Ağbaba, yaptığı yazılı açıklamada, yılın birinci 6 ayı için belirlenen brüt 5 bin 4 lira minimum fiyatın birinci 6 ay için 30 bin 24 liraya, temmuz ayında 6 bin 471 lira olarak belirlenen brüt taban fiyatın yılın geri kalan 6 ayı için 38 bin 826 liraya, bu durumda bu yıl için yıllık brüt minimum fiyatın 68 bin 850 liraya denk geldiğine işaret etti.
Bu yıl için belirlenen vergi dilimine nazaran, üçüncü dilim yüzde 27’lik vergi kesintisinin 70 bin liradan başladığını, bu durumda yıllık brüt taban fiyat ile üçüncü dilim vergi dilimi fiyatı ortasında yalnızca 1150 liralık fark oluştuğunu aktaran Ağbaba, bu durumdan kaynaklı yeni bir sorun alanı doğduğunu kaydetti.
Asgari fiyatın çabucak üzerinden maaş alan bir çalışanın süratle yüzde 27’lik vergi dilimine girdiğini belirten Ağbaba, “Asgari fiyatlı her ne kadar gelir vergisi dışında tutulmuş olsa da alacağı yan ödemeler ile esasen vergi dilimine girmiş oluyor ve fiyatından kesinti meydana geliyor.” tabirini kullandı.

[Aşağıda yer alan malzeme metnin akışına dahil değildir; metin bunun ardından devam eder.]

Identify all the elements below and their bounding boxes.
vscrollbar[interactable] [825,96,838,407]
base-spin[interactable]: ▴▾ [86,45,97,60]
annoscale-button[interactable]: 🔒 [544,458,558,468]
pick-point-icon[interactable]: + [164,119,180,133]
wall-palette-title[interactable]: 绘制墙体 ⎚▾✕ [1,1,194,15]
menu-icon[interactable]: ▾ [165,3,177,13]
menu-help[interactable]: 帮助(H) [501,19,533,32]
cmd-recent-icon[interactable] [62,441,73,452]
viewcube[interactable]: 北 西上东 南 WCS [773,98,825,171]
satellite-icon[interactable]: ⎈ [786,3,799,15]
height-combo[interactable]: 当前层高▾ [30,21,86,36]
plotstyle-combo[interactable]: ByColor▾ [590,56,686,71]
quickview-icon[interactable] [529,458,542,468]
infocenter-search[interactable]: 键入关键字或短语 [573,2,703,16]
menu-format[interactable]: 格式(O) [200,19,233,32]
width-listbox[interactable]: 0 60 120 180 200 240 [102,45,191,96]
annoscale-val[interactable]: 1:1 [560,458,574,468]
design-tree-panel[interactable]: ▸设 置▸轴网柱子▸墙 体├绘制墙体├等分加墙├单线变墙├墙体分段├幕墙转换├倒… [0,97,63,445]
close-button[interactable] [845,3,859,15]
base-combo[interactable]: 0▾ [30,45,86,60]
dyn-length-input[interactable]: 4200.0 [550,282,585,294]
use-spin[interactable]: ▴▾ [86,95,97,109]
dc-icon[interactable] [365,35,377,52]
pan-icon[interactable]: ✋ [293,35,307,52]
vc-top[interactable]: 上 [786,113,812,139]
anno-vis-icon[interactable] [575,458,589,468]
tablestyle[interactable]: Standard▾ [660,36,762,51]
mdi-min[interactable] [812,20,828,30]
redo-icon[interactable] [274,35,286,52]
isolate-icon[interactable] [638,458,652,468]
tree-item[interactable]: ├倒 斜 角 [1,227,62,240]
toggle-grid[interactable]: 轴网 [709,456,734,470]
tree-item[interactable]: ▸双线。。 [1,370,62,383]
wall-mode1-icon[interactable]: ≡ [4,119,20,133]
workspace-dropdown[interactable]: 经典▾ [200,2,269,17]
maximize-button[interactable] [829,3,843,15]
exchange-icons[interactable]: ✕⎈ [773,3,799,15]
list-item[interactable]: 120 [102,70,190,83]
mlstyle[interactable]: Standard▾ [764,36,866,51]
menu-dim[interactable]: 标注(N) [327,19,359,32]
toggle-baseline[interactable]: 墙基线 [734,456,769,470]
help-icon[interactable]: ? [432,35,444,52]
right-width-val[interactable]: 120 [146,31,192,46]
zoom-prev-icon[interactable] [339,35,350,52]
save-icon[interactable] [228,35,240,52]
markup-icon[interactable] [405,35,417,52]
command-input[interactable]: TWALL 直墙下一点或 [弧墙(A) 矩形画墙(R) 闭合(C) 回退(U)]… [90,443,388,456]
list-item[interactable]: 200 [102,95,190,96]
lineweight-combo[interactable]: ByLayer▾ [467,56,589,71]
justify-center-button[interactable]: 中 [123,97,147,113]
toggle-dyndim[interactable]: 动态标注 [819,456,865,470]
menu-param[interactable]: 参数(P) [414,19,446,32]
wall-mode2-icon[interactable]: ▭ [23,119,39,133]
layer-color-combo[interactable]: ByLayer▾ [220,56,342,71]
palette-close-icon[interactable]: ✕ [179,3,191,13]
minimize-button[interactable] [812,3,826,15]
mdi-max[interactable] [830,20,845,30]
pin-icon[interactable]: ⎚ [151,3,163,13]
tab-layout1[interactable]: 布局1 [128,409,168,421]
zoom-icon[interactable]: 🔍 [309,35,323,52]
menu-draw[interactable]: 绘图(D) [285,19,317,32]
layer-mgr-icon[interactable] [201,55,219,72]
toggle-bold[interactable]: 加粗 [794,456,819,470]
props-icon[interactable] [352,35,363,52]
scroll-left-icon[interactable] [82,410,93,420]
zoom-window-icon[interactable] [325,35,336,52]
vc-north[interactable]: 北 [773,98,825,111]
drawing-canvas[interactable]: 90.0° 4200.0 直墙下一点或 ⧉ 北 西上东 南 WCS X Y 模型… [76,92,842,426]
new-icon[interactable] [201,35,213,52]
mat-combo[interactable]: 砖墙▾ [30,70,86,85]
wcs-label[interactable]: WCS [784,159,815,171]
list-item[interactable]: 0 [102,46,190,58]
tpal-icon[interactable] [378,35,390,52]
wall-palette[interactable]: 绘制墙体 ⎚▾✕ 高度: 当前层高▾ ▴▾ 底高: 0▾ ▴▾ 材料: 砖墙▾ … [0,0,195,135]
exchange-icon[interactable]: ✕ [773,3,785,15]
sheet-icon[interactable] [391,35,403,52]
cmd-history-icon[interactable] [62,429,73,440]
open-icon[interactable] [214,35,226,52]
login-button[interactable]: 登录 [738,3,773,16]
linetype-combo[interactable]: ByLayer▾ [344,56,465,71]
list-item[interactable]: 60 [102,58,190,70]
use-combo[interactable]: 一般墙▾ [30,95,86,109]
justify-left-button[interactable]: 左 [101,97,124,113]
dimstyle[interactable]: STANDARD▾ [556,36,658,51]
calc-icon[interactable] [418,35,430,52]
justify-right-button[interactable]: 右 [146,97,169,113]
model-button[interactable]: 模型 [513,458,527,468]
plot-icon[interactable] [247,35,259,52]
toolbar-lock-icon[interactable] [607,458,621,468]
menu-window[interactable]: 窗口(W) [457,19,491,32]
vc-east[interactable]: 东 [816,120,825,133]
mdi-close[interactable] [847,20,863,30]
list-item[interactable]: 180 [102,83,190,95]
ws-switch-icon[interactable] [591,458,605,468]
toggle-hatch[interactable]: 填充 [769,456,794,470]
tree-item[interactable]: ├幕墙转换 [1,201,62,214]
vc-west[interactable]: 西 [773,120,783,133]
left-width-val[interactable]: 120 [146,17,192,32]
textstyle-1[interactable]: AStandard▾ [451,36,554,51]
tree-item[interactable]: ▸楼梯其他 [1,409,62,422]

İlk iki dilim ve vergi oranlarının fiilen yok kararında olduğunu, vergi dilimleri ortasındaki eşik kıymetlerinin çok düşük tutulduğunu savunan Ağbaba, taban fiyatın neredeyse yarısı kadar geliri olanın ikinci dilimden yüzde 20 oranından vergilendirildiğini aktardı.
Ağbaba, şunları kaydetti:
“Asgari fiyat ile vergi dilimleri ortasındaki makas daraldıkça çalışanlar daha erken ve daha yüksek vergi dilimlerine girmiş oluyor. Vergi dilimlerine uygulanan tarifenin sonlu tutulması düşük ücretlilerden daha fazla vergi alınmasının yolunu açmış oluyor. 2002 ve 2003 yıllarında birinci vergi dilimi tarifesi taban fiyatın 15-16 katı idi. AKP iktidarında vergi dilimi tarifeleri minimum fiyat ve ulusal gelir artışından daha az artırıldı. Böylelikle 2022 yılında (temmuz ayı 6 bin 471 TL brüt taban ücret) birinci vergi dilimi minimum fiyatın 4,95 katına gerilemiş durumda. Gelir vergisi dilimleri yine güncellenmezse fiyat artışının kıymetli bir kısmı minimum fiyatta dahil olmak üzere vergiye gidecektir.”